__RECORD EXCERPTS__:
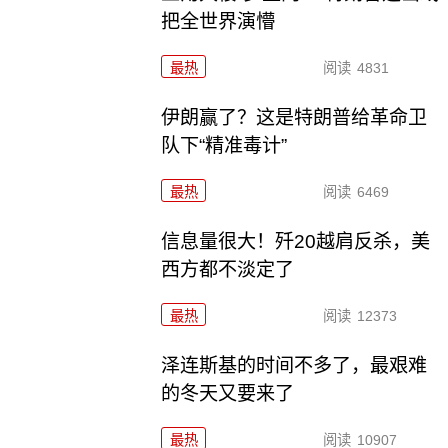
把全世界演懵
最热
阅读
4831
伊朗赢了？这是特朗普给革命卫
队下“精准毒计”
最热
阅读
6469
信息量很大！歼20越肩反杀，美
西方都不淡定了
最热
阅读
12373
泽连斯基的时间不多了，最艰难
的冬天又要来了
最热
阅读
10907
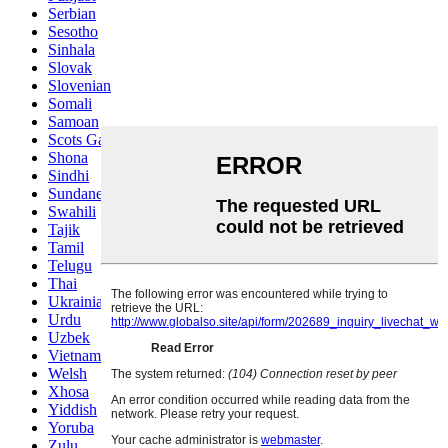
Serbian
Sesotho
Sinhala
Slovak
Slovenian
Somali
Samoan
Scots Gaelic
Shona
Sindhi
Sundanese
Swahili
Tajik
Tamil
Telugu
Thai
Ukrainian
Urdu
Uzbek
Vietnamese
Welsh
Xhosa
Yiddish
Yoruba
Zulu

__PROMPT__:
Reproduce the entries above without change, omitting all pictures.

__ANSWER BOX__:
把全世界演懵
最热
阅读
4831
伊朗赢了？这是特朗普给革命卫
队下“精准毒计”
最热
阅读
6469
信息量很大！歼20越肩反杀，美
西方都不淡定了
最热
阅读
12373
泽连斯基的时间不多了，最艰难
的冬天又要来了
最热
阅读
10907
Serbian
Sesotho
Sinhala
Slovak
Slovenian
Somali
Samoan
Scots Gaelic
Shona
Sindhi
Sundanese
Swahili
Tajik
Tamil
Telugu
Thai
Ukrainian
Urdu
Uzbek
Vietnamese
Welsh
Xhosa
Yiddish
Yoruba
Zulu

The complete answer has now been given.